В 9 часов утра 10 октября во двор суда въехал «воронок», и многие из нас стали выкрикивать приветствия подсудимым, хотя увидеть их мы и не могли. К собравшимся подошел работник КГБ, который уже упоминался в начале очерка (тот, что производил обыск), и сказал: «Что, головки тянете? Скоро и за вами придем».
(Несколько часов спустя в одной из групп он попытался разыграть из себя рабочего.
– Какой же вы рабочий? – спросил его один из нас, человек, отсидевший несколько лет в лагере и впоследствии реабилитированный. – Разве рабочие производят обыски?
– Недобитый антисоветчик, – процедил тот и отошел. Во второй половине дня он исчез совсем.)
В этот день в зал суда не пустили нескольких человек из допущенных накануне. Среди них была жена одного из подсудимых [Майя Русаковская, жена Павла Литвинова]. Неожиданно в полдень около дверей суда появилась женщина средних лет и начала выкрикивать грязные ругательства. Потом она пристала к жене подсудимого, вылила на нее потоки ругани (особую ненависть вызвали у нее очки), пригрозила расправой. В центре этого кружка стоял офицер милиции. Присутствующие обратились к нему с требованием задержать хулиганку. Кто-то сказал, что пожалуется на бездействие милиции. Офицер повернулся к этому человеку и сказал: «Вы взрослый человек, а говорите такие неразумные вещи». Женщина на время исчезла.

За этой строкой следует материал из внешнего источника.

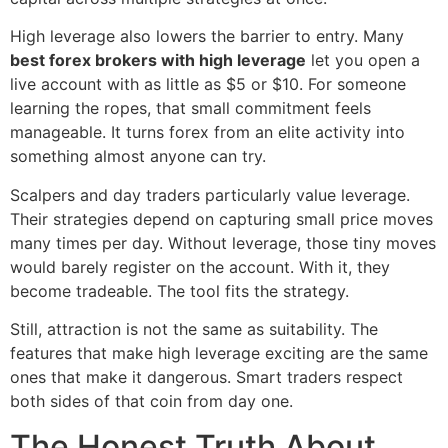
High leverage also lowers the barrier to entry. Many
best forex brokers with high leverage
let you open a
live account with as little as $5 or $10. For someone
learning the ropes, that small commitment feels
manageable. It turns forex from an elite activity into
something almost anyone can try.
Scalpers and day traders particularly value leverage.
Their strategies depend on capturing small price moves
many times per day. Without leverage, those tiny moves
would barely register on the account. With it, they
become tradeable. The tool fits the strategy.
Still, attraction is not the same as suitability. The
features that make high leverage exciting are the same
ones that make it dangerous. Smart traders respect
both sides of that coin from day one.
The Honest Truth About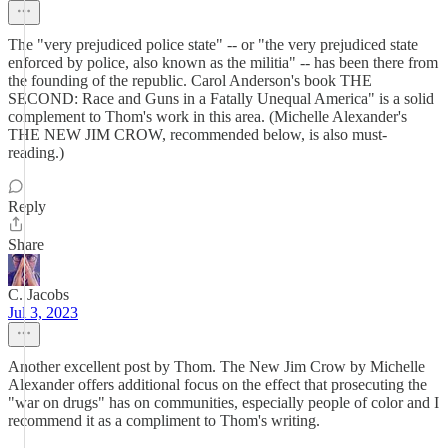
The "very prejudiced police state" -- or "the very prejudiced state
enforced by police, also known as the militia" -- has been there from
the founding of the republic. Carol Anderson's book THE
SECOND: Race and Guns in a Fatally Unequal America" is a solid
complement to Thom's work in this area. (Michelle Alexander's
THE NEW JIM CROW, recommended below, is also must-
reading.)
Reply
Share
C. Jacobs
Jul 3, 2023
Another excellent post by Thom. The New Jim Crow by Michelle
Alexander offers additional focus on the effect that prosecuting the
"war on drugs" has on communities, especially people of color and I
recommend it as a compliment to Thom's writing.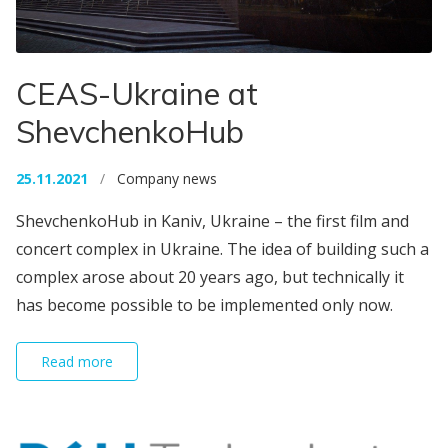
CEAS-Ukraine at
ShevchenkoHub
25.11.2021
/
Company news
ShevchenkoHub in Kaniv, Ukraine – the first film and
concert complex in Ukraine. The idea of ​​building such a
complex arose about 20 years ago, but technically it
has become possible to be implemented only now.
Read more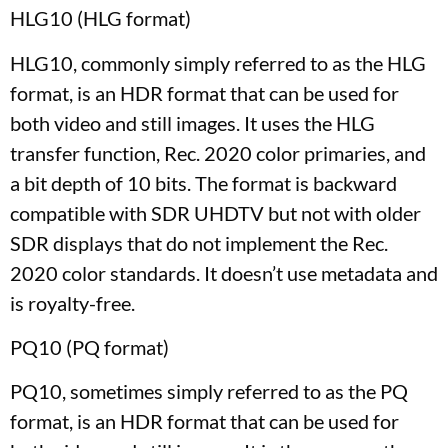
HLG10 (HLG format)
HLG10, commonly simply referred to as the HLG
format, is an HDR format that can be used for
both video and still images. It uses the HLG
transfer function, Rec. 2020 color primaries, and
a bit depth of 10 bits. The format is backward
compatible with SDR UHDTV but not with older
SDR displays that do not implement the Rec.
2020 color standards. It doesn’t use metadata and
is royalty-free.
PQ10 (PQ format)
PQ10, sometimes simply referred to as the PQ
format, is an HDR format that can be used for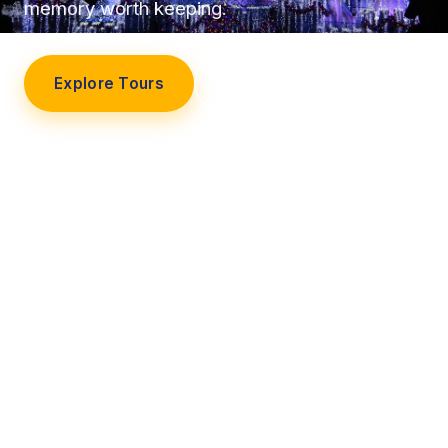
memory worth keeping.
Explore Tours
Our Story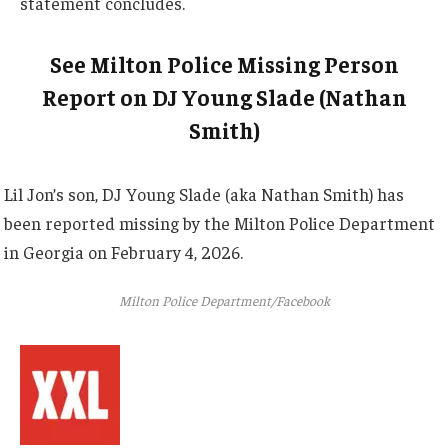
statement concludes.
See Milton Police Missing Person
Report on DJ Young Slade (Nathan
Smith)
Lil Jon’s son, DJ Young Slade (aka Nathan Smith) has
been reported missing by the Milton Police Department
in Georgia on February 4, 2026.
Milton Police Department/Facebook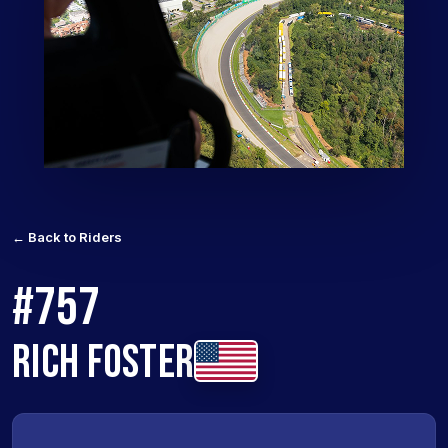
← Back to Riders
#757
RICH FOSTER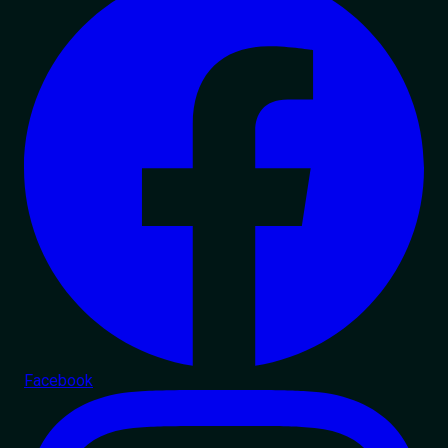
Facebook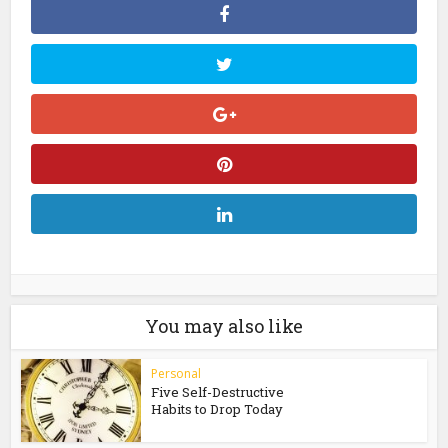
You may also like
Personal
Five Self-Destructive
Habits to Drop Today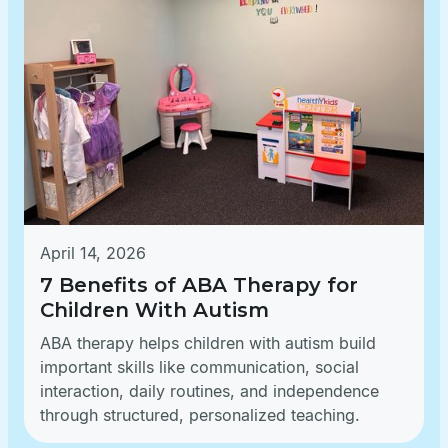
April 14, 2026
7 Benefits of ABA Therapy for
Children With Autism
ABA therapy helps children with autism build
important skills like communication, social
interaction, daily routines, and independence
through structured, personalized teaching.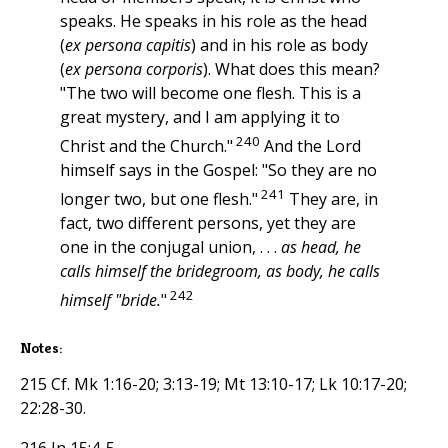
speaks. He speaks in his role as the head
(
ex persona capitis
) and in his role as body
(
ex persona corporis
). What does this mean?
"The two will become one flesh. This is a
great mystery, and I am applying it to
240
Christ and the Church."
And the Lord
himself says in the Gospel: "So they are no
241
longer two, but one flesh."
They are, in
fact, two different persons, yet they are
one in the conjugal union, . . .
as head, he
calls himself the bridegroom, as body, he calls
242
himself "bride.
"
Notes:
215 Cf. Mk 1:16-20; 3:13-19; Mt 13:10-17; Lk 10:17-20;
22:28-30.
216 Jn 15:4-5.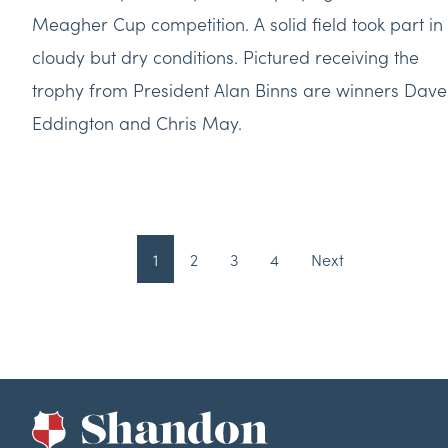
Meagher Cup competition. A solid field took part in
cloudy but dry conditions. Pictured receiving the
trophy from President Alan Binns are winners Dave
Eddington and Chris May.
1
2
3
4
Next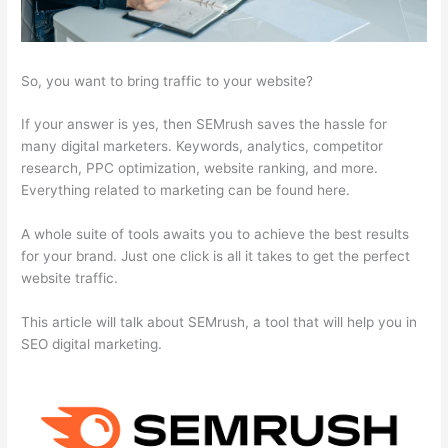
So, you want to bring traffic to your website?
If your answer is yes, then SEMrush saves the hassle for
many digital marketers. Keywords, analytics, competitor
research, PPC optimization, website ranking, and more.
Everything related to marketing can be found here.
A whole suite of tools awaits you to achieve the best results
for your brand. Just one click is all it takes to get the perfect
website traffic.
This article will talk about SEMrush, a tool that will help you in
SEO digital marketing.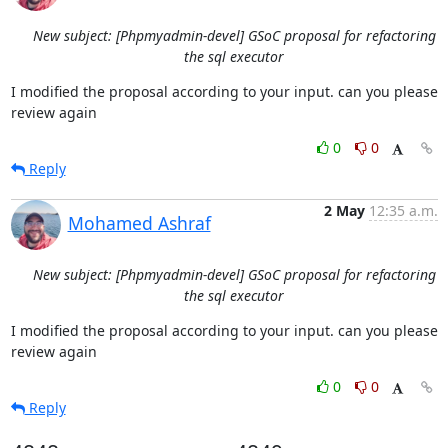
New subject: [Phpmyadmin-devel] GSoC proposal for refactoring
the sql executor
I modified the proposal according to your input. can you please 
review again
0
0
Reply
2 May
12:35 a.m.
Mohamed Ashraf
New subject: [Phpmyadmin-devel] GSoC proposal for refactoring
the sql executor
I modified the proposal according to your input. can you please 
review again
0
0
Reply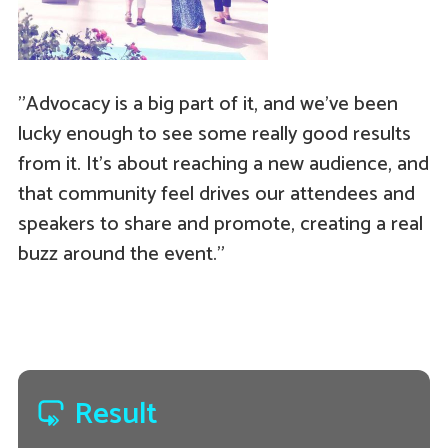
"Advocacy is a big part of it, and we've been
lucky enough to see some really good results
from it. It's about reaching a new audience, and
that community feel drives our attendees and
speakers to share and promote, creating a real
buzz around the event."
Result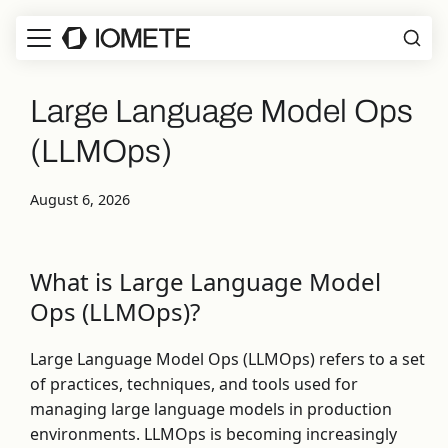
Large Language Model Ops
(LLMOps)
August 6, 2026
What is Large Language Model
Ops (LLMOps)?
Large Language Model Ops (LLMOps) refers to a set
of practices, techniques, and tools used for
managing large language models in production
environments. LLMOps is becoming increasingly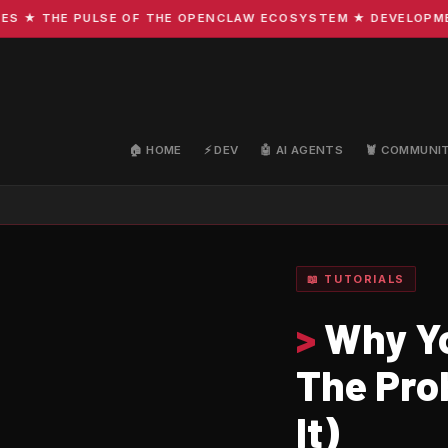
★ THE PULSE OF THE OPENCLAW ECOSYSTEM ★ DEVELOPMENT ·
🏠 HOME
⚡ DEV
🤖 AI AGENTS
🦞 COMMUNI
📖 TUTORIALS
>
Why Yo
The Pro
It)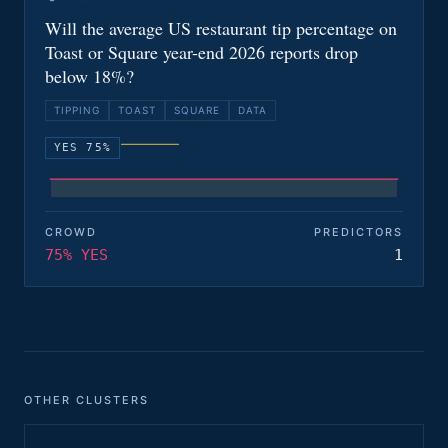
Will the average US restaurant tip percentage on
Toast or Square year-end 2026 reports drop
below 18%?
TIPPING
TOAST
SQUARE
DATA
YES 75%
CROWD
PREDICTORS
75% YES
1
OTHER CLUSTERS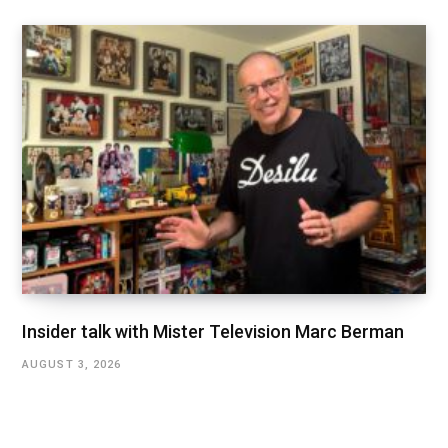
Insider talk with Mister Television Marc Berman
AUGUST 3, 2026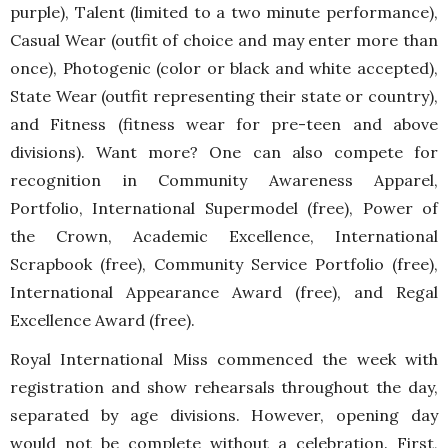
purple), Talent (limited to a two minute performance),
Casual Wear (outfit of choice and may enter more than
once), Photogenic (color or black and white accepted),
State Wear (outfit representing their state or country),
and Fitness (fitness wear for pre-teen and above
divisions). Want more? One can also compete for
recognition in Community Awareness Apparel,
Portfolio, International Supermodel (free), Power of
the Crown, Academic Excellence, International
Scrapbook (free), Community Service Portfolio (free),
International Appearance Award (free), and Regal
Excellence Award (free).
Royal International Miss commenced the week with
registration and show rehearsals throughout the day,
separated by age divisions. However, opening day
would not be complete without a celebration. First,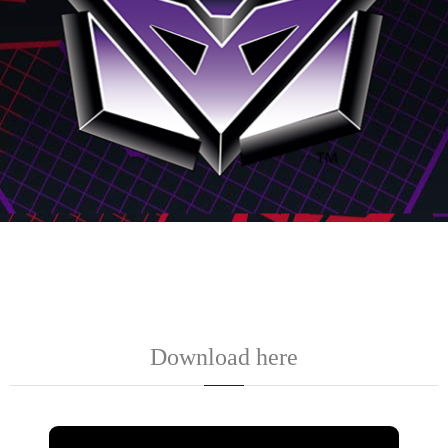
Download here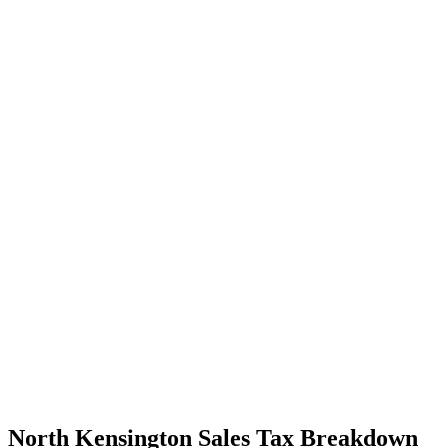
North Kensington Sales Tax Breakdown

Около «Александрова» в это время появился расхлестанный пьяный человек и стал кричать на присутствующих. Ему, как уверял он, сейчас не хватает только автомата для того, чтобы стрелять по толпе. Каким-то удивительным образом все народные витии и одинаково думали, и одинаково говорили. В течение этого дня многие жаловались на то, что им не дают возможности стрелять, или перетопить всех в Яузе, или, на худой конец, проехаться по людям на бульдозере.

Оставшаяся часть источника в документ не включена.